Видеть в этом лишь нравственное «просветление» трудно: интерес нередко сохраняется только к еде, утрачивается воля к сопротивлению. Чем пристальнее вглядывались блокадники в лица таких людей и придирчивее оценивали их поступки, тем отчетливее обнаруживали у них признаки распада – физиологические, духовные и социальные. «Эта кротость, как мы уяснили потом, была действительно началом смерти. Как раз в этом состоянии человек начинал все говорить с употреблением суффикса „ика“и „ца“: кусочек „хлебца“,
„корочка“и „водичка“и становился безгранично вежливым и тихим». Это признание О. Берггольц, одной из самых чутких и беспристрастных летописцев блокады[153].

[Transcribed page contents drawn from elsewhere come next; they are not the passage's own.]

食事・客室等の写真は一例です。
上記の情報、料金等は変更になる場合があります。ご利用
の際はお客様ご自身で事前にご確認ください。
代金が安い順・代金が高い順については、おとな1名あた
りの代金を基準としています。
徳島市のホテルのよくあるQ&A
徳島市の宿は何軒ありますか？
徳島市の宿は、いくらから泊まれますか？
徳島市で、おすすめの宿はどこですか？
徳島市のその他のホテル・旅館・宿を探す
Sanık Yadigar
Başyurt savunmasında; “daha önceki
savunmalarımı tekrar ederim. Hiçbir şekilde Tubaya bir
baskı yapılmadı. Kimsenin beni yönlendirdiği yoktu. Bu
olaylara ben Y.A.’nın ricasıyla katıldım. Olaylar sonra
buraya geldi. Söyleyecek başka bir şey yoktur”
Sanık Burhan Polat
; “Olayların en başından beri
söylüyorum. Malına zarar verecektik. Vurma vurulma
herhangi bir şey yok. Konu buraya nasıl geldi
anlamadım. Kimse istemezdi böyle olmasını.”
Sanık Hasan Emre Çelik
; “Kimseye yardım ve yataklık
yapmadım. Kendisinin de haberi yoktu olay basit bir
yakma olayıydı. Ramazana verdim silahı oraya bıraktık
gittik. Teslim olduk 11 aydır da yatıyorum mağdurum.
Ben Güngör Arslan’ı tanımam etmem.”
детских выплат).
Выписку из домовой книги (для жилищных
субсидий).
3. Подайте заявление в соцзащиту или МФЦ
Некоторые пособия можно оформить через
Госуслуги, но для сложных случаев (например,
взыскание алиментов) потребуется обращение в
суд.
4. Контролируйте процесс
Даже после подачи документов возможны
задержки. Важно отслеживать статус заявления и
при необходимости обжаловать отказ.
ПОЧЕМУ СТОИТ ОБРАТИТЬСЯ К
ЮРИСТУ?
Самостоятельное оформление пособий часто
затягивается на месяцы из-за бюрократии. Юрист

Так происходило изменение всех форм цивилизации – разрушение одной из них обусловливало и исчезновение других. Выстоять удавалось не всем. В распаде человека в «смертное время» есть что-то неизбежное. Сама цепочка причин и следствий, итогом которой была деградация людей, выглядит неумолимо логичной[154]. Кто мог поделиться хлебом и кашей? Человек, готовый идти на любые унижения, чтобы их получить? Прячущий запасы еды, но выпрашивающий ее у других? Разорвавший связи с близкими людьми, замкнутый и безразличный к чужим страданиям? Опустившийся, утративший представление о стыде и достоинстве, движимый лишь животными чувствами?
Люди не сразу становились такими. Но изучая любую историю блокадной смерти, нельзя не заметить последовательность проявления одинаковых для всех признаков распада — даже у самых стойких. Блокадный человек подтачивался и с ошеломляющей быстротой и постепенно, исподволь – все зависело и от его жизненных условий, часто менявшихся, и от присущей ему силы сопротивления.

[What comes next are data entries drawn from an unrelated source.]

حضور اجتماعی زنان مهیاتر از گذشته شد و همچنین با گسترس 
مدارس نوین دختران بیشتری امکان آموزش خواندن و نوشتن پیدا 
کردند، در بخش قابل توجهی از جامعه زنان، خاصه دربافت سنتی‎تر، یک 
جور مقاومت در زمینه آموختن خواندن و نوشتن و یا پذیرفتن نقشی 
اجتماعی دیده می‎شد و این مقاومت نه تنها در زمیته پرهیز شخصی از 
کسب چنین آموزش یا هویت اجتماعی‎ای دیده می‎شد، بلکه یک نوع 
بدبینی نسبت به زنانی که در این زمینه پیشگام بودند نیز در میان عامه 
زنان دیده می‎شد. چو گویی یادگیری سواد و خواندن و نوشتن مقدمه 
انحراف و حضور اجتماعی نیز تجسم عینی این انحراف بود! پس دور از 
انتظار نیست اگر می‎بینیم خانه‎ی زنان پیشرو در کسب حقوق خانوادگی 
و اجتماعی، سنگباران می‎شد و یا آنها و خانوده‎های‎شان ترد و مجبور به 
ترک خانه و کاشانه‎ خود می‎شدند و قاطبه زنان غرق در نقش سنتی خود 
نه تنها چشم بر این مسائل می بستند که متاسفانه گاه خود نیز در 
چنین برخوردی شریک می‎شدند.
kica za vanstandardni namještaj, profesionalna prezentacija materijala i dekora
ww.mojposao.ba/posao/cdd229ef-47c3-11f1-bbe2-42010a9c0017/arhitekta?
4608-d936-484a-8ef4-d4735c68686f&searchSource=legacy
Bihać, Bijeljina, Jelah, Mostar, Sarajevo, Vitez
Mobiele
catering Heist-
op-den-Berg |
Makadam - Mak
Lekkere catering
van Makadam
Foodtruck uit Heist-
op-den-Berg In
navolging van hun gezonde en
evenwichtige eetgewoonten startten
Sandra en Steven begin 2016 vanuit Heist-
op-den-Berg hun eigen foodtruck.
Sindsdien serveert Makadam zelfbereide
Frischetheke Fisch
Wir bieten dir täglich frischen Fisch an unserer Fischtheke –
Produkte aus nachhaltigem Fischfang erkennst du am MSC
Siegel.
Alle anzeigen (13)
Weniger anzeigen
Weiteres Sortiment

Признаки распада нравственных норм
Самыми характерными приметами распада нравственных норм в «смертное время» являлись обман, воровство, грабеж и мародерство. Чаще всего обманывали на импровизированных рынках[155]. Схема обмана была традиционной: предлагались на продажу или обмен суррогаты, по внешнему виду похожие на натуральные продукты. Так, вместо конфет могли продать мастику, вместо масла олифу, вместо манной крупы – «состав, из которого делался клей»; «химический продукт», по выражению одного из блокадников, был, собственно главным объектом этих мошеннических операций[156]. Впрочем, варианты могли быть самыми неожиданными – о них сообщалось даже в сводке германской службы СД, составленной весной 1942 г.[157].